Pre-Storm, the Faubourg Marigny had been one of the most colorful parts of the city, literally. The cultural diversity of its inhabitants brought a distinct flavor to each one of the old Creole cottages. Chartreuse, orange, magenta—pick any crayon from the box and you could have found it here. Now it felt like I was looking at everything through a dirty gray lens. Rust and mold were the new accent colors, and the neighborhood was more akin to a junkyard: tricycles, hi-tops, ceiling fans, and bunk beds were sprinkled on the lawns. The contents strewn about varied from block to block, but every street looked exactly the same, like it had drowned and then been left out to bake and rot in the Indian summer sun. Flipped cars and boats, some smashed into houses and storefronts, became commonsight. The sidewalk lifted in various places, reminding me of colliding tectonic plates from seventh-grade science.

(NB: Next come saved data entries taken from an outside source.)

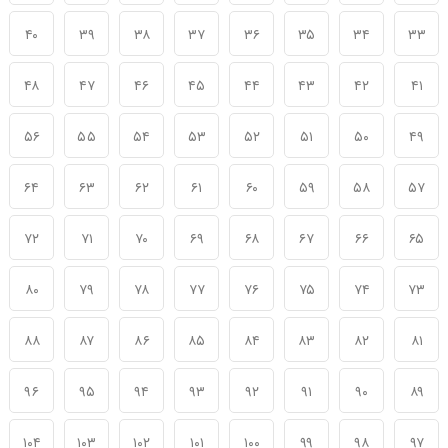
۴۰
۳۹
۳۸
۳۷
۳۶
۳۵
۳۴
۳۳
۴۸
۴۷
۴۶
۴۵
۴۴
۴۳
۴۲
۴۱
۵۶
۵۵
۵۴
۵۳
۵۲
۵۱
۵۰
۴۹
۶۴
۶۳
۶۲
۶۱
۶۰
۵۹
۵۸
۵۷
۷۲
۷۱
۷۰
۶۹
۶۸
۶۷
۶۶
۶۵
۸۰
۷۹
۷۸
۷۷
۷۶
۷۵
۷۴
۷۳
۸۸
۸۷
۸۶
۸۵
۸۴
۸۳
۸۲
۸۱
۹۶
۹۵
۹۴
۹۳
۹۲
۹۱
۹۰
۸۹
۱۰۴
۱۰۳
۱۰۲
۱۰۱
۱۰۰
۹۹
۹۸
۹۷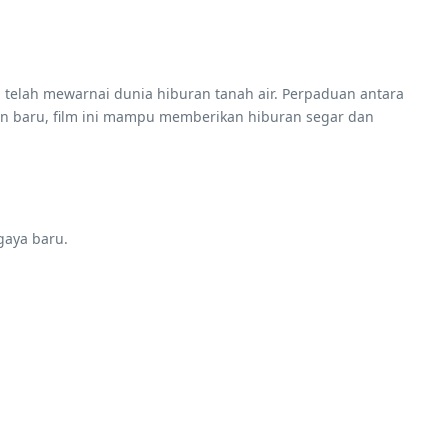
 telah mewarnai dunia hiburan tanah air. Perpaduan antara
on baru, film ini mampu memberikan hiburan segar dan
gaya baru.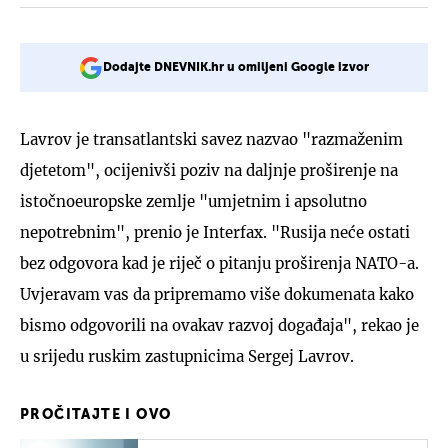
Dodajte DNEVNIK.hr u omiljeni Google izvor
Lavrov je transatlantski savez nazvao "razmaženim
djetetom", ocijenivši poziv na daljnje proširenje na
istočnoeuropske zemlje "umjetnim i apsolutno
nepotrebnim", prenio je Interfax. "Rusija neće ostati
bez odgovora kad je riječ o pitanju proširenja NATO-a.
Uvjeravam vas da pripremamo više dokumenata kako
bismo odgovorili na ovakav razvoj događaja", rekao je
u srijedu ruskim zastupnicima Sergej Lavrov.
PROČITAJTE I OVO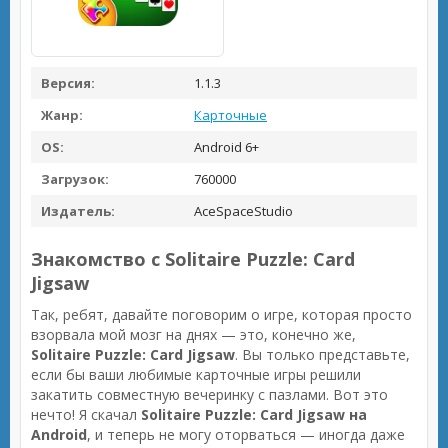
Версия:
1.1.3
Жанр:
Карточные
OS:
Android 6+
Загрузок:
760000
Издатель:
AceSpaceStudio
Знакомство с Solitaire Puzzle: Card
Jigsaw
Так, ребят, давайте поговорим о игре, которая просто
взорвала мой мозг на днях — это, конечно же,
Solitaire Puzzle: Card Jigsaw
. Вы только представьте,
если бы ваши любимые карточные игры решили
закатить совместную вечеринку с пазлами. Вот это
нечто! Я скачал
Solitaire Puzzle: Card Jigsaw на
Android
, и теперь не могу оторваться — иногда даже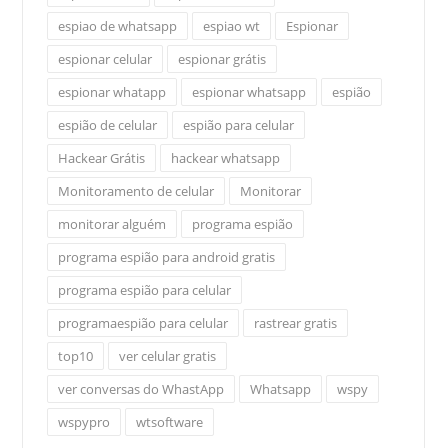
espiao de whatsapp
espiao wt
Espionar
espionar celular
espionar grátis
espionar whatapp
espionar whatsapp
espião
espião de celular
espião para celular
Hackear Grátis
hackear whatsapp
Monitoramento de celular
Monitorar
monitorar alguém
programa espião
programa espião para android gratis
programa espião para celular
programaespião para celular
rastrear gratis
top10
ver celular gratis
ver conversas do WhastApp
Whatsapp
wspy
wspypro
wtsoftware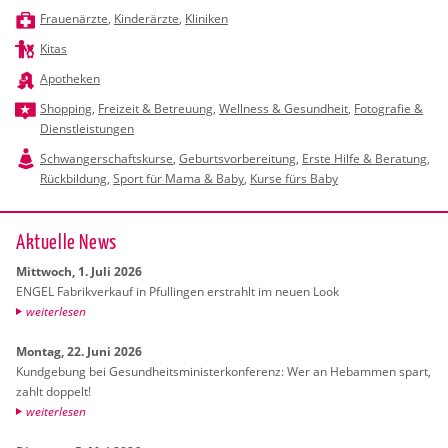
Frauenärzte
,
Kinderärzte
,
Kliniken
Kitas
Apotheken
Shopping
,
Freizeit & Betreuung
,
Wellness & Gesundheit
,
Fotografie &
Dienstleistungen
Schwangerschaftskurse
,
Geburtsvorbereitung
,
Erste Hilfe & Beratung
,
Rückbildung
,
Sport für Mama & Baby
,
Kurse fürs Baby
Ak­tu­el­le News
Mitt­woch, 1. Juli 2026
ENGEL Fa­brik­ver­kauf in Pful­lin­gen er­strahlt im neuen Look
wei­ter­le­sen
Mon­tag, 22. Juni 2026
Kund­ge­bung bei Ge­sund­heits­mi­nis­ter­kon­fe­renz: Wer an Heb­am­men spart,
zahlt dop­pelt!
wei­ter­le­sen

A cloud of flies swarmed an overturned refrigerator, and an accidental glimpse of the maggot-infested mystery meat spilling out made me gag uncontrollably. I tried to move away quickly, but there were still puddles the size of ponds and no clear paths. I took a giant step, barely avoiding a drowned rat, and said a quiet thank-you for my shit-kickers.

A bad feeling crept up as my school came into view. All the windows of the old converted-factory building were blown out. I approached the nearest one and peered in: a foot of stagnant water still filled the ground level. My heart sank.

The warm, familiar feeling I usually had on campus was replaced with that strange sense of trespassing. A piece of paper inside a plastic sheath was nailed to the front door:

New Orleans School of Arts

Closed—Indefinitely

Contact the office of the

School Board Superintendent

for current status updates.

Despite the official stamp on the paper, there was something so unofficial about the posting that it looked piteous: the handwriting, the nail. For the first time in my life, the lack of bureaucracy made me uncomfortable. School and bureaucracy went hand in hand.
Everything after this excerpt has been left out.